#### Supplied material ####
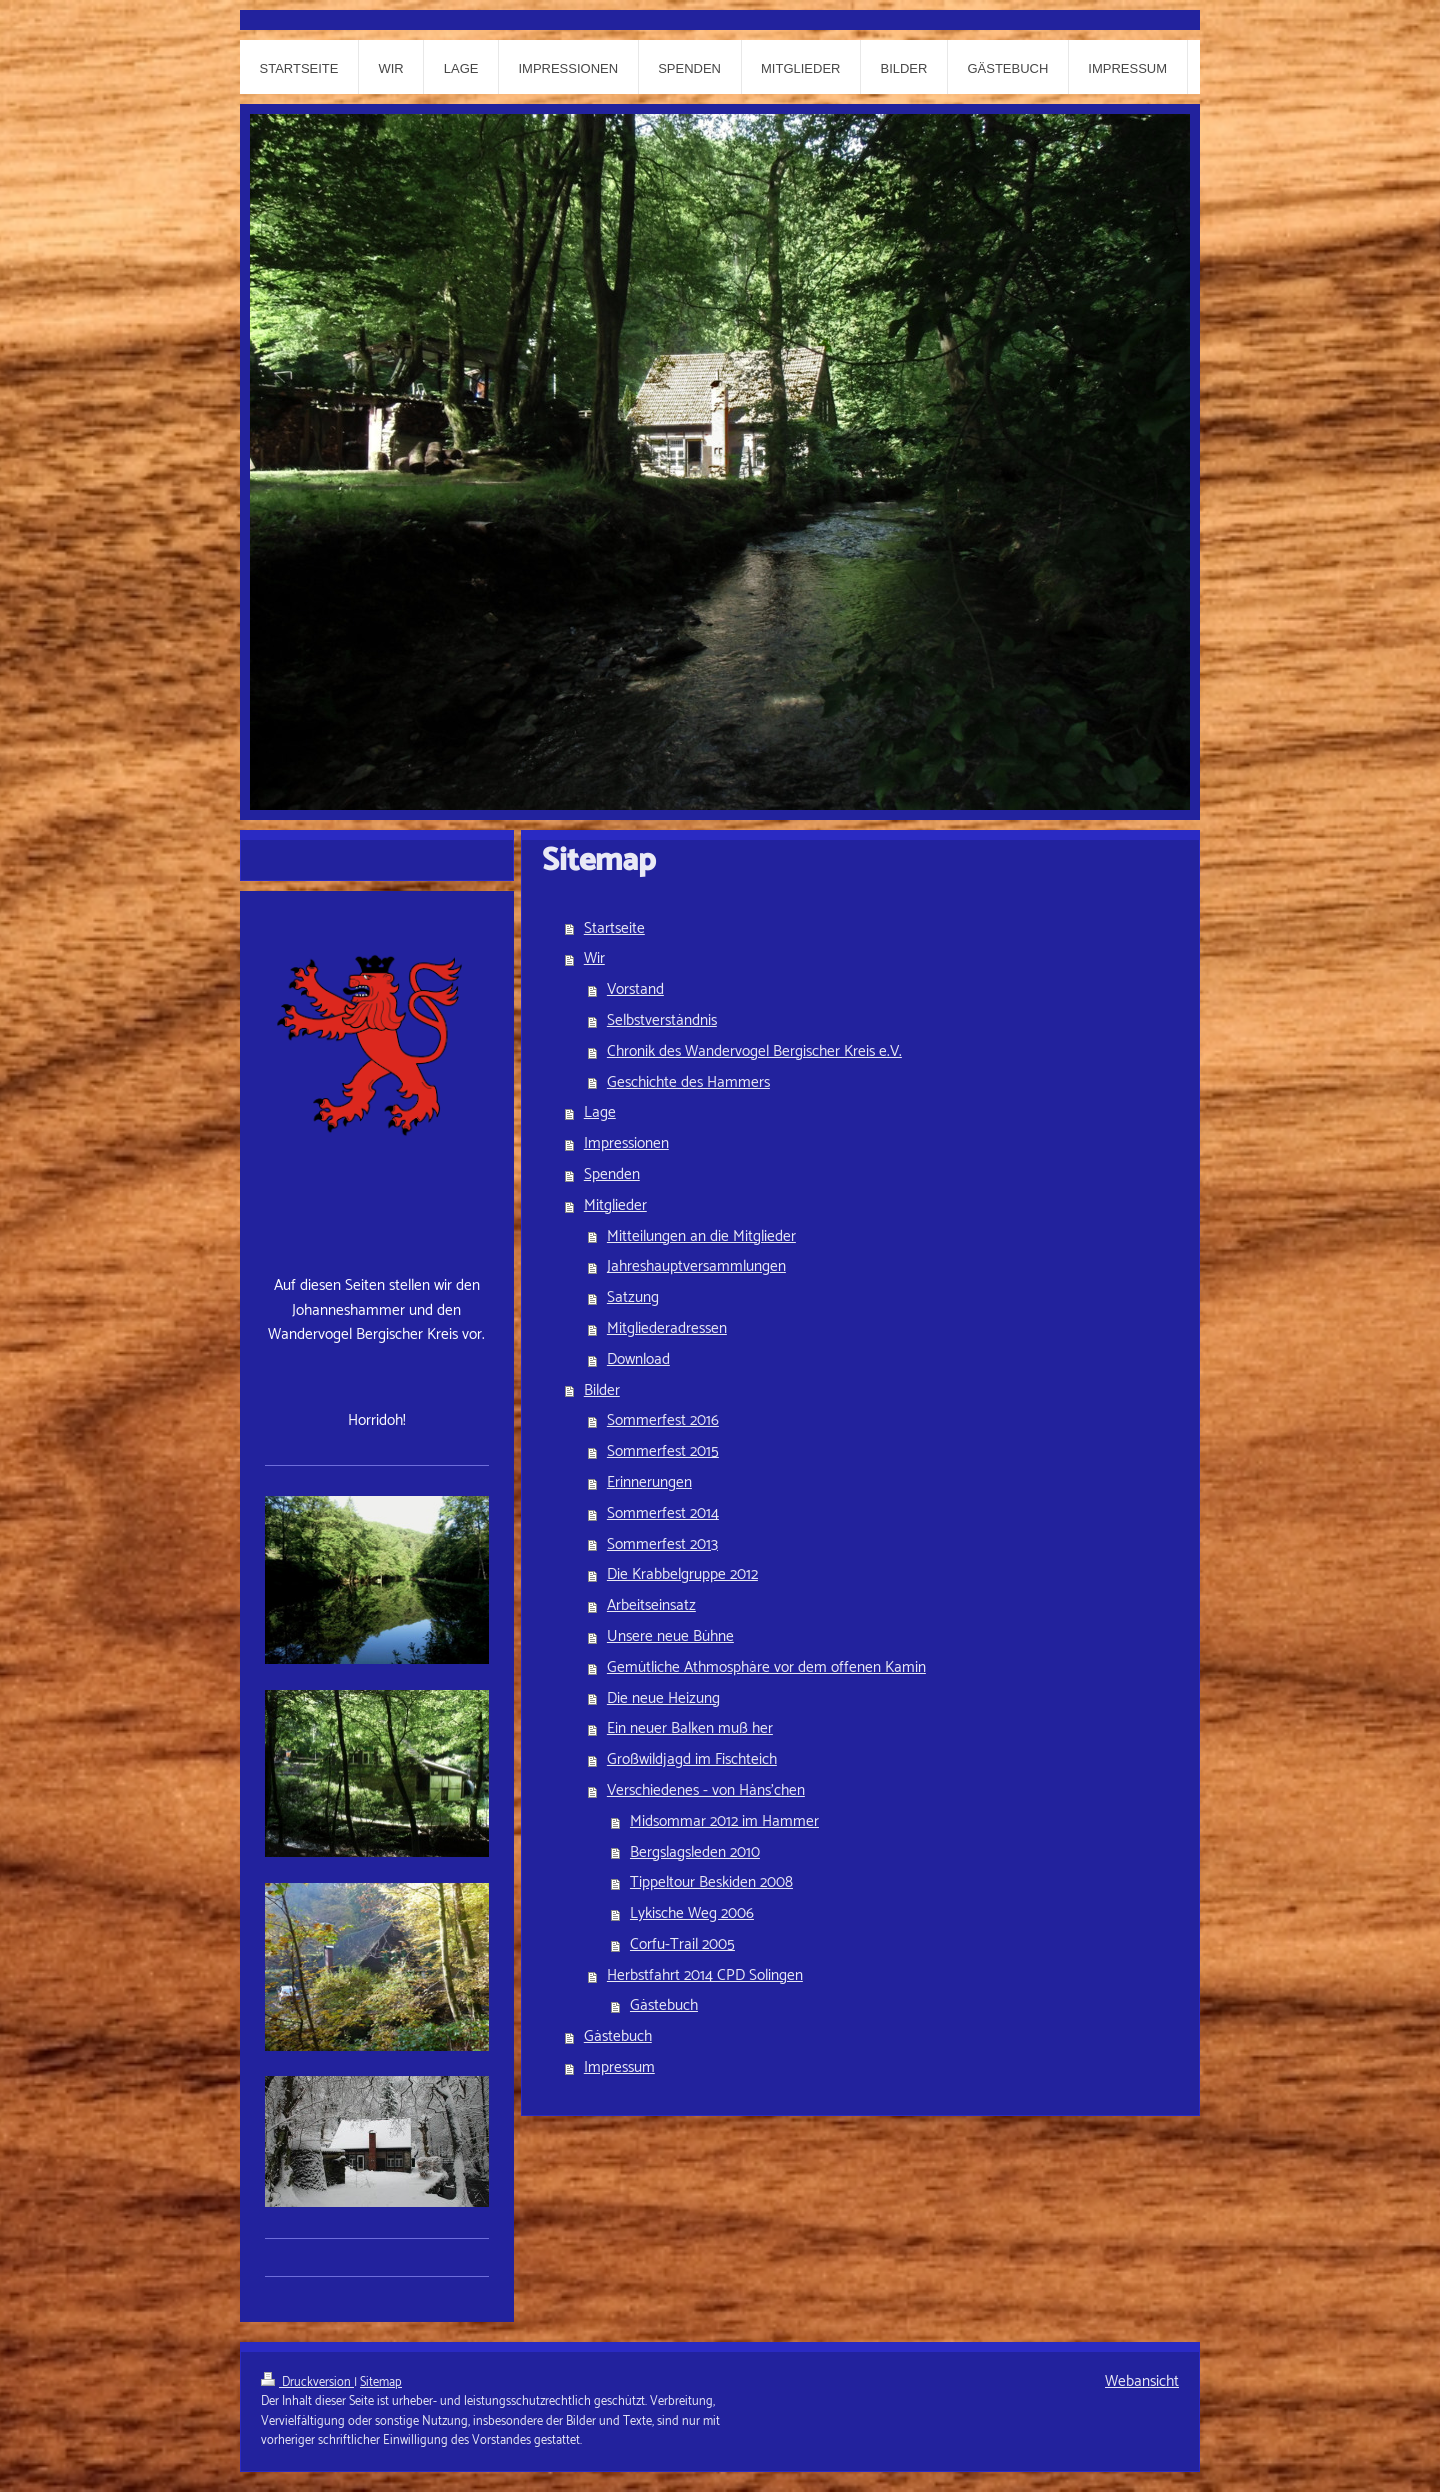 The width and height of the screenshot is (1440, 2492). I want to click on Ein neuer Balken muß her, so click(690, 1728).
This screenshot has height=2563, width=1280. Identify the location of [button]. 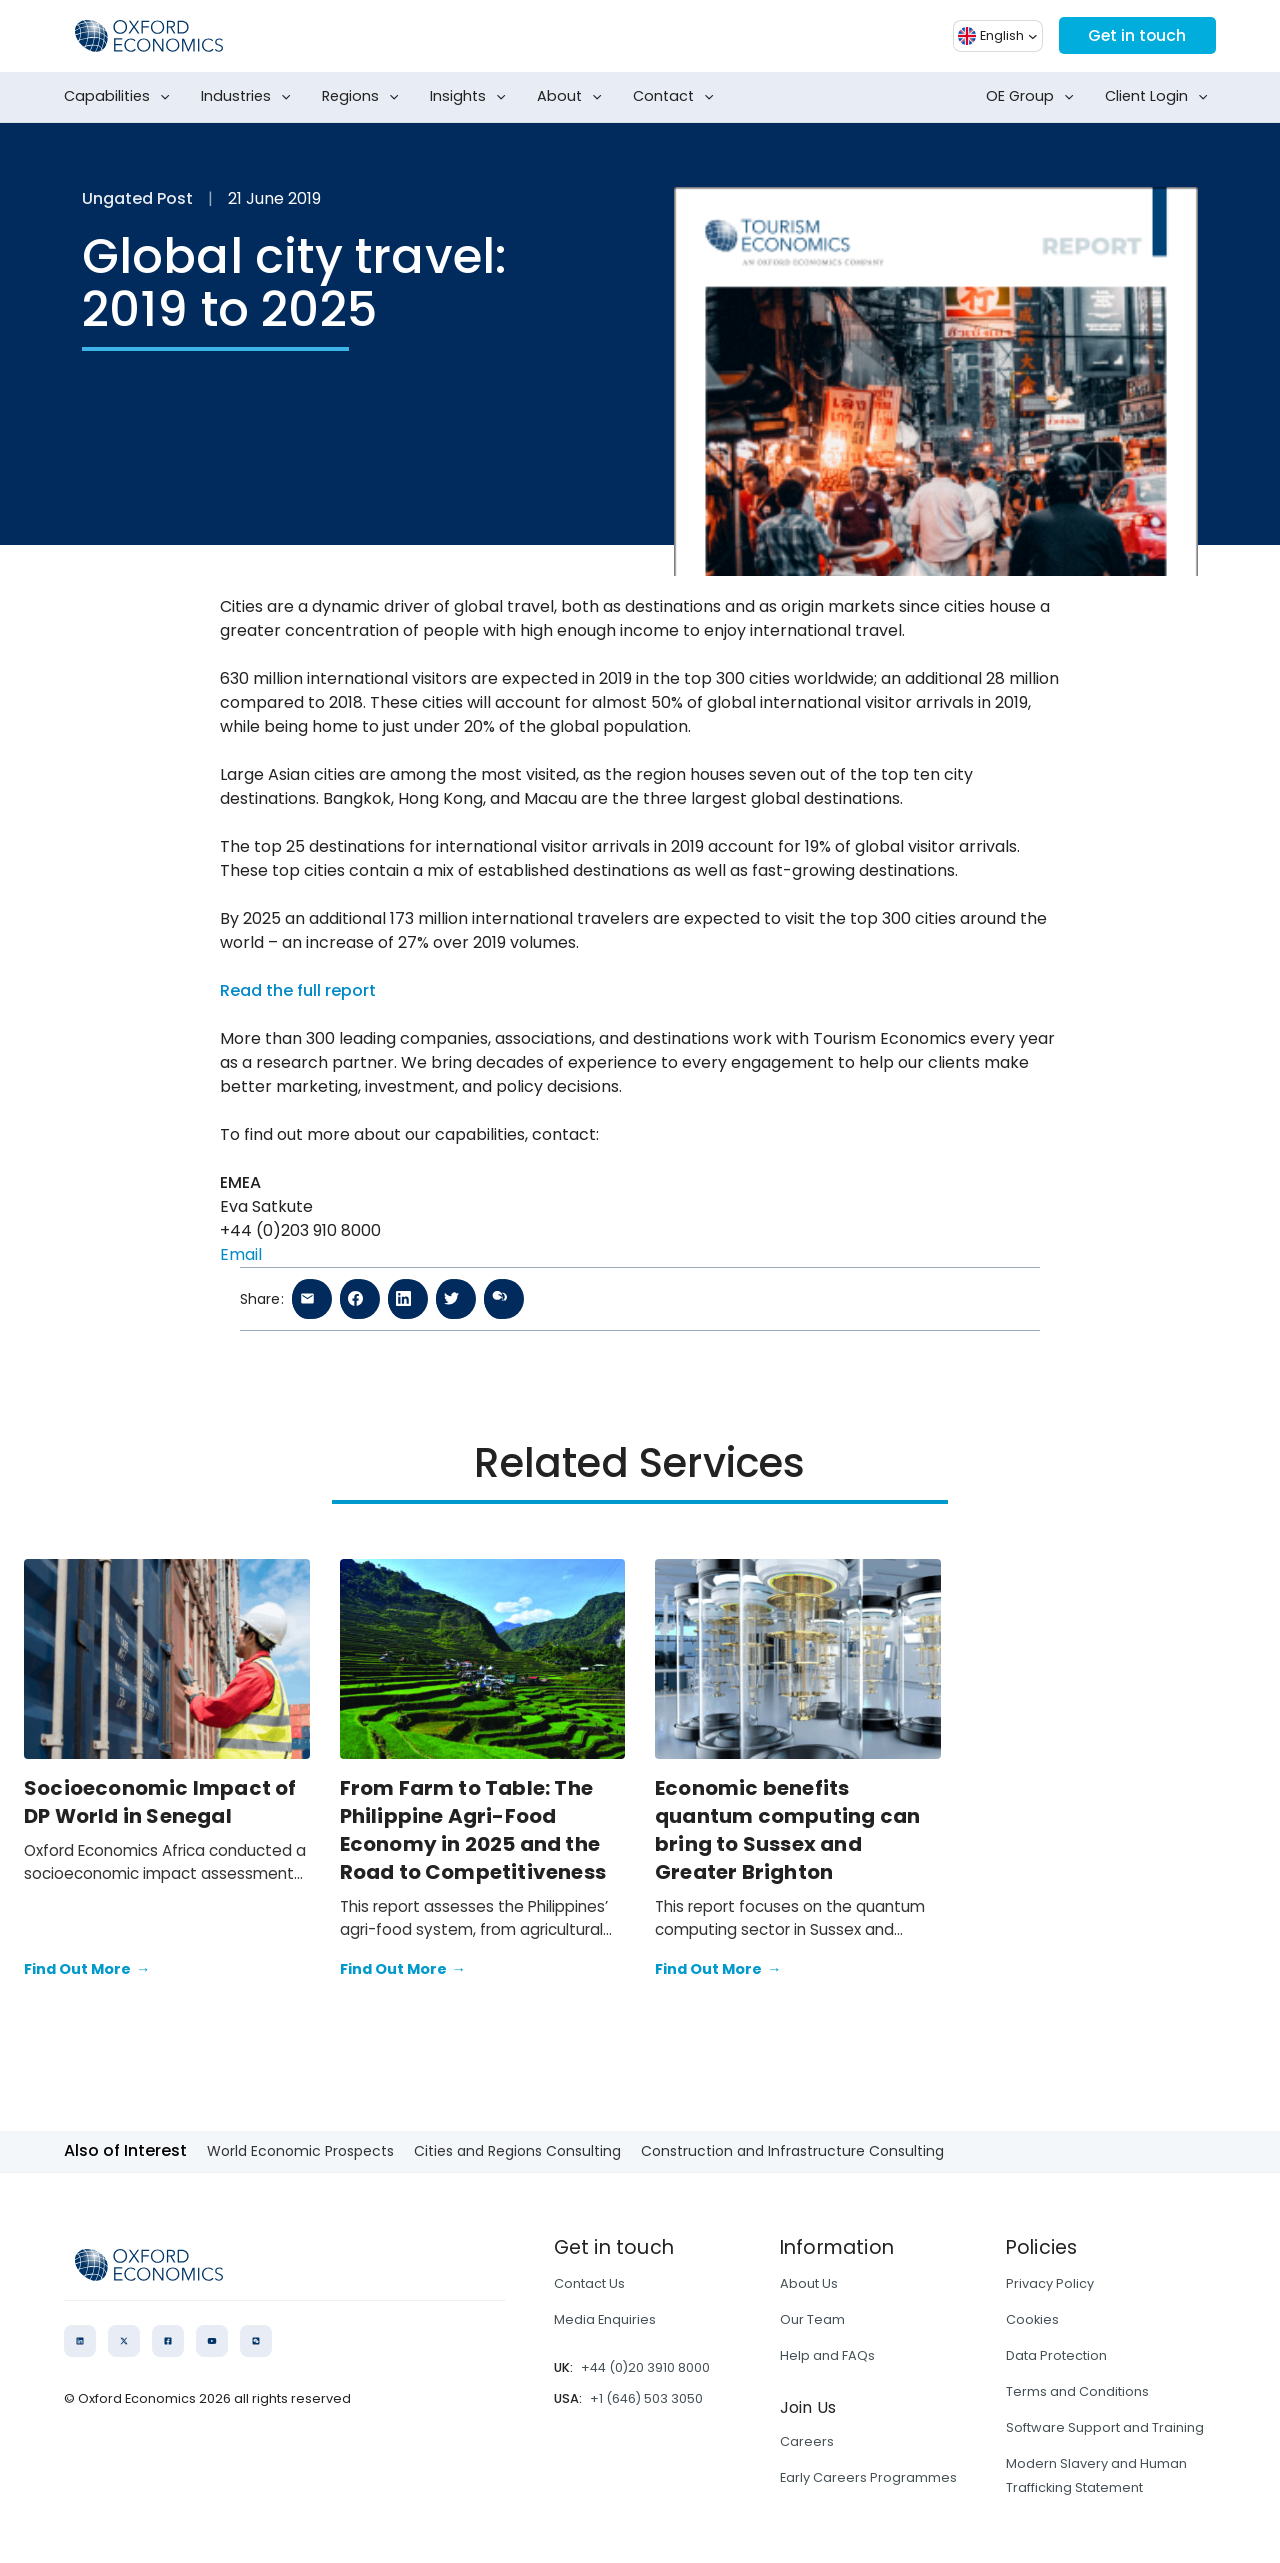
(995, 36).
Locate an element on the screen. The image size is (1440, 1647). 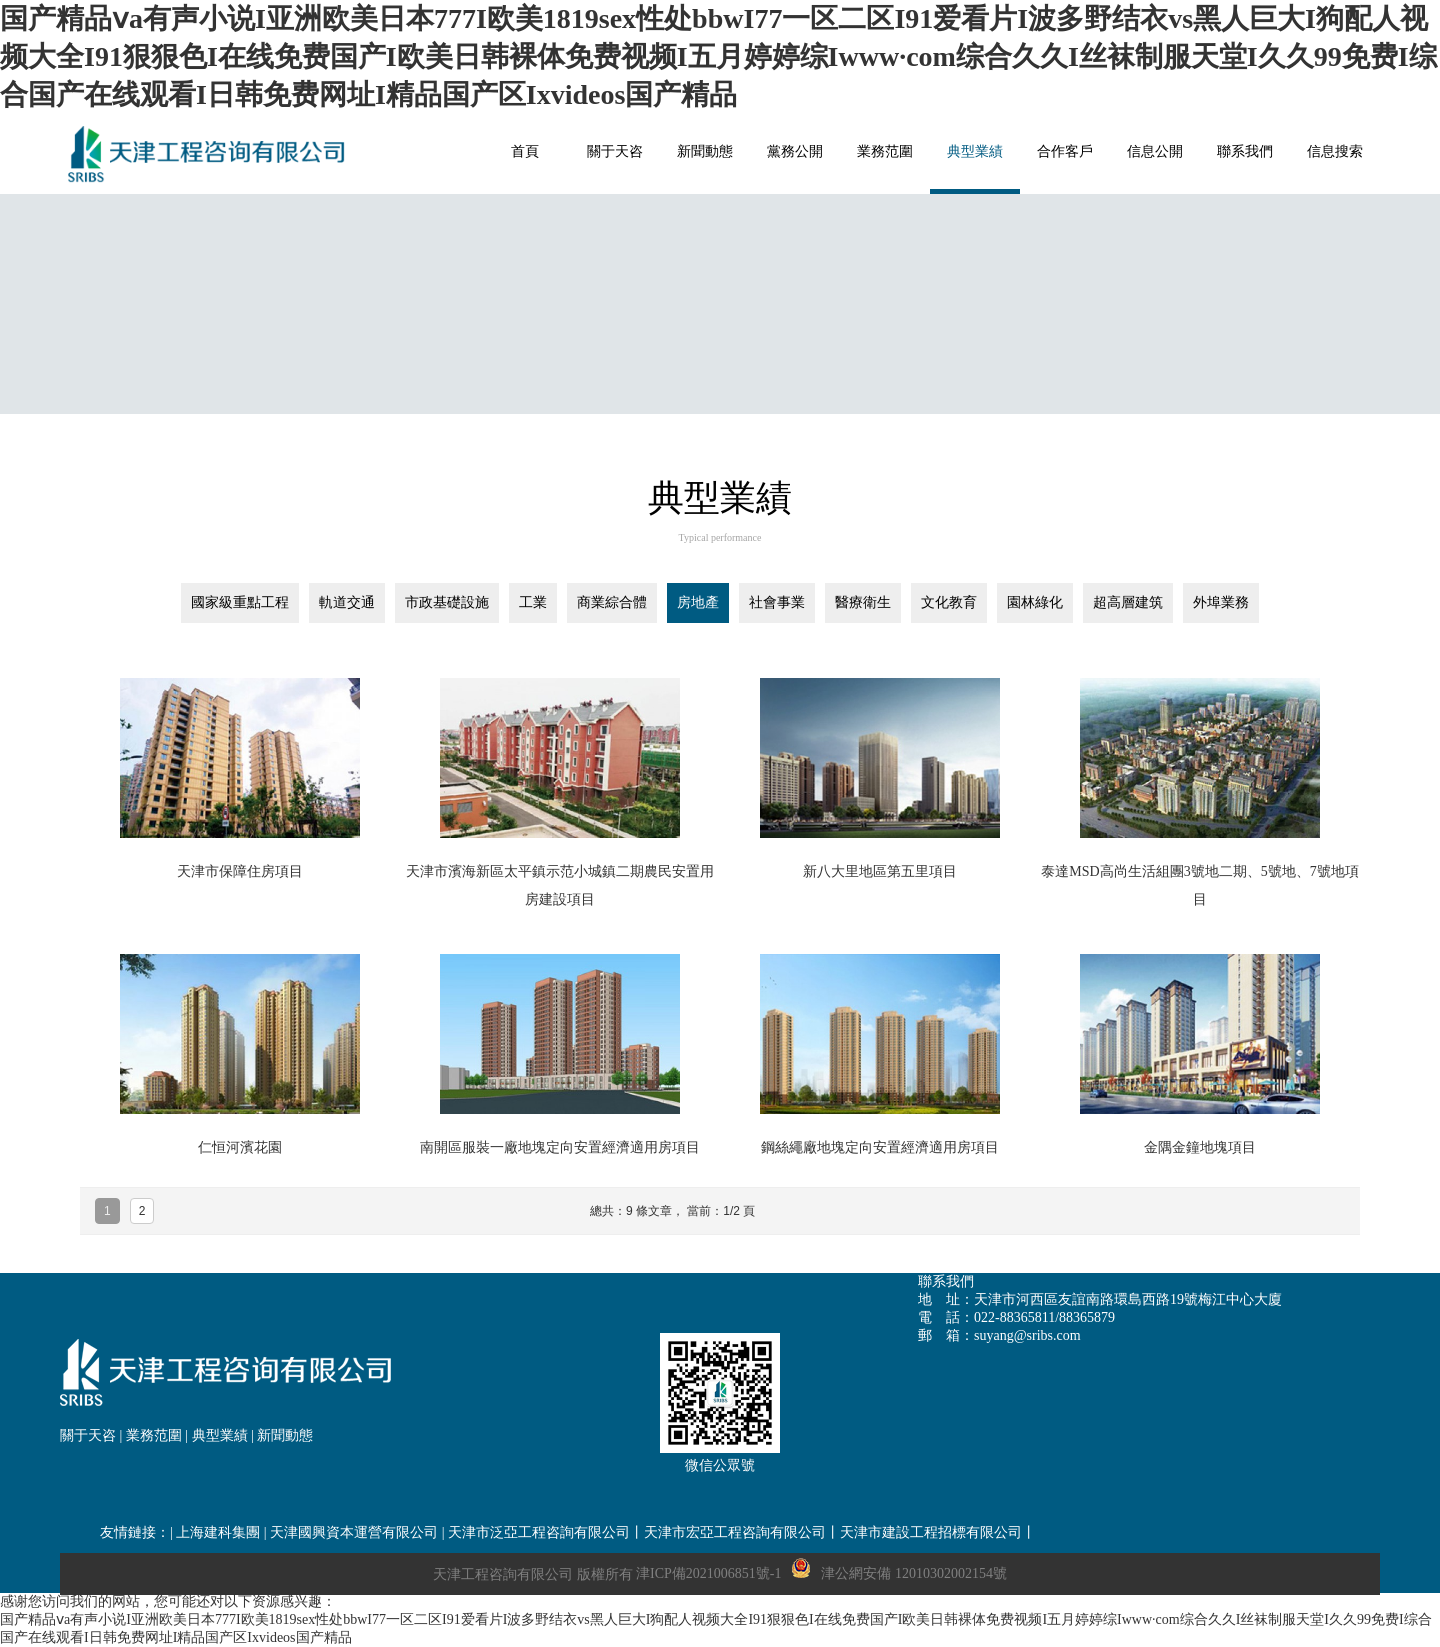
天津市濱海新區太平鎮示范小城鎮二期農民安置用房建設項目 is located at coordinates (560, 885).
####
Task
Please reproduce the lines above from the one containing "This screenshot has" through the final line, exactly and inclusively, leaving out each picture.

Task result
This screenshot has height=2563, width=1280. Identify the location of [button]. 
(995, 36).
Locate an element on the screen. The image size is (1440, 1647). 
天津市濱海新區太平鎮示范小城鎮二期農民安置用房建設項目 is located at coordinates (560, 885).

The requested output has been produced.